In order to ensure that our network provider does not lose network access, we have selected a premises in the US that has multiple redudent diesel backup generators, backup air conditioners, and is located in a geologically stable area. See http://www.rackspace.com/infrastruct...tid=0104-99999 for details .

If FastMail is down, messages are not bounced to the sender, but instead are automatically redirected to Telstra's backup server. Telstra is the largest telecommunications provider in Australia. It is very unlikely that both Australian and US networks will be down simultaneously--we figure that in that case there's probably a big enough catastrophe going on that you don't mind losing email If FastMail is down for 3 days then Telstra will send a bounce notification to the sender. After 1 day they will send a warning that the message has not yet been delivered.

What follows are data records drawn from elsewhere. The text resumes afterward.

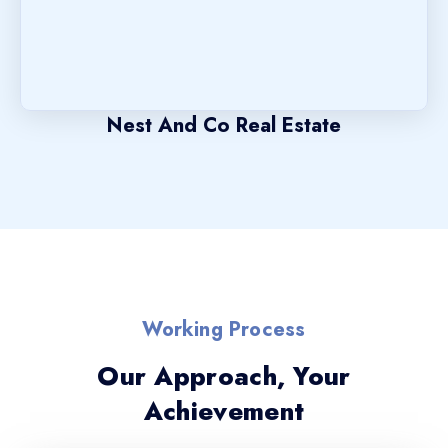
Nest And Co Real Estate
Working Process
Our Approach, Your
Achievement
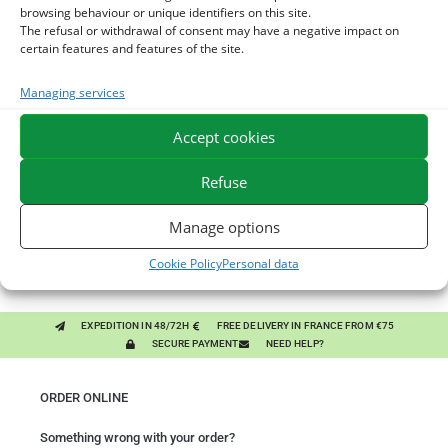
browsing behaviour or unique identifiers on this site.
The refusal or withdrawal of consent may have a negative impact on
certain features and features of the site.
You might like them.
Managing services
1
DIATOMEE LAND - EXTERNAL PARASITES HORSE
Accept cookies
2
DEMELANT-LUSTRANT - DRESS AND HORSE MANE
Refuse
CARE - ENRICHED WITH VITAMIN B AND NAIL OIL
3
JUS ALOE VERA - SOURCE OF MANY NUTRIENTS -
Manage options
DIGESTIVE WELL-BEING HORSE
Cookie Policy
Personal data
EXPEDITION IN 48/72H
FREE DELIVERY IN FRANCE FROM €75
SECURE PAYMENT
NEED HELP?
ORDER ONLINE
Something wrong with your order?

Obviously no-one can guarantee perfect uptime, but I can tell you that we are trying hard to provide a reliable service. We try hard to keep things secure too, blocking at a kernel level all non-essential ports, and using software known for its security. We support SSL for web, POP, and IMAP access, which means that your email and passwords are encrypted between fastmail.fm and your PC. For situations where security is mission-critical we suggest using encryption (such as PGP) to ensure that no-one but the desired recipiant reads your message.

[Jeremy Howard]

Quote:

Originally posted by robu
I thought you'd be reading here...so I wanted to let you know that the referring links on the Front Page of: http://emailaddresses.com is incorrect. You may want to let the author know.

Oh, Edwin's done a review--cool!

I'll send me an email to let him know that the link is wrong.

[Lvsheng]

Yeah i got a new reliability issue in Fm.

TCP/IP: connection was refused while logging in to server.
Account: Fastmail

Time: 5.43am (GMT+8)

I am using IMAP. Before this error message, I am able to login, perform client side filtering etc. Suddenly this error message come out. I try again to login but fail too.

[Lvsheng]

Huh, how interesting, 5 minutes later, the problem gone. FM always like this, this minute it got problem, few minute later no more problem.